I am experiencing a significant performance regression on my DGX Spark system that has persisted for the last week, impacting both LLM inference tasks (LM Studio, llama.cpp) and PyTorch workloads. I previously had stable performance with no issues for a few months.
Issue Summary:
LLM inference tasks now produce approximately half the tokens per second compared to before (using identical models and configurations).
PyTorch inference tasks are taking about twice as long as before to complete.
These performance regressions are reproducible across multiple runs.
Observed Behavior:
Under full GPU workload, nvidia-smi reports ~96% GPU utilization.
However, GPU power draw does not exceed approximately 14W.
Previously, under similar workloads, the GPU would draw noticeably higher power than 14W.
At idle, the system consistently draws approximately 5W.
The low power draw, despite high GPU utilization, suggests that the GPU may not be entering the expected performance state during intensive workloads.
Thanks @christian.pappert for sharing your observations and linking your thread. That helped confirm I wasn’t the only one seeing this.

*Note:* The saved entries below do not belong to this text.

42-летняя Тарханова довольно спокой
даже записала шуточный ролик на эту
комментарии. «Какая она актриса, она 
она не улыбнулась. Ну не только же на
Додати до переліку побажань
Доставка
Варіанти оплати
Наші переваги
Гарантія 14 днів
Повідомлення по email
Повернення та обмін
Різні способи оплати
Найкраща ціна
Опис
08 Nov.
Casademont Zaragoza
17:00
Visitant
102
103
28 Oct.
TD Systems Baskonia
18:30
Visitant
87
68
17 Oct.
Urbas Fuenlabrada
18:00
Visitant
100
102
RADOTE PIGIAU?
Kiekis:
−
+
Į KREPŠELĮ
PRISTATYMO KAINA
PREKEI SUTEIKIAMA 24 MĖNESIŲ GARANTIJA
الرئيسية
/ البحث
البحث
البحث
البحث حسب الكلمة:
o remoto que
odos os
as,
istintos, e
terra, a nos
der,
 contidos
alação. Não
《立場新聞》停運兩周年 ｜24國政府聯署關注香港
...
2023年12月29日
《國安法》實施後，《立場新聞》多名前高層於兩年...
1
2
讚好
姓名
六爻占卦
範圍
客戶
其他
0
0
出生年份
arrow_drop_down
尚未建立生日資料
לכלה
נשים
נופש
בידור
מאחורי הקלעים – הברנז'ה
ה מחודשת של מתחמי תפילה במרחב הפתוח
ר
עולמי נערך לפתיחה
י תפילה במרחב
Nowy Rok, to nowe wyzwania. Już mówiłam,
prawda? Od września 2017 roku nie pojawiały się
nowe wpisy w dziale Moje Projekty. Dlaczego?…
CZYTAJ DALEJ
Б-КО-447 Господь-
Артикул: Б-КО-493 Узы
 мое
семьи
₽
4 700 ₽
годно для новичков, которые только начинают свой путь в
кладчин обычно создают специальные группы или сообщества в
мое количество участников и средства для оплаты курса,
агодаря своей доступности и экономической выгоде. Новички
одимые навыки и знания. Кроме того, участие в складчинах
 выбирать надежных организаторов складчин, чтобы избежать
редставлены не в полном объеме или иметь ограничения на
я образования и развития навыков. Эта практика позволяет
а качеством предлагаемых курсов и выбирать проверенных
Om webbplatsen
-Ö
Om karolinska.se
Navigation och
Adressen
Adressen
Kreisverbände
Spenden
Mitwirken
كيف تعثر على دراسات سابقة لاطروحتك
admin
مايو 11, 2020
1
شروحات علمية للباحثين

I was able to resolve the issue on my end with a full power cycle. Unplugging the USB C connector from the DGX Spark itself did not fix it, but completely unplugging the power supply from the wall outlet for a minute or so and then plugging it back in restored normal behavior.
After reconnecting, GPU power draw under full workload returned to expected levels and performance has returned to normal.
For reference, I was using the original power supply that shipped with the unit.
I still don’t know what originally caused it or how to reproduce it, but the full AC disconnect resolved it immediately.
Hopefully this helps anyone else who runs into the same issue.
using everything out of the box and seem to be getting caught in a low power mode due to the mailbox not loading on startup. not sure what that error means but here’s the bug report.
I also had no problem with my 3 MSI EdgeXperts, but I had an issue where the DGX Spark was very slow. I completely unplugged the power adapter from the outlet for about a minute and then plugged it back in, and the DGX Spark’s performance returned to normal. I think there’s something wrong. I noticed that the DGX Spark’s performance was particularly poor when I built the llama.cpp source code. I thought it was strange that the 3 MSI EdgeXperts finished building quickly, but the DGX Spark was building at a much, much slower speed.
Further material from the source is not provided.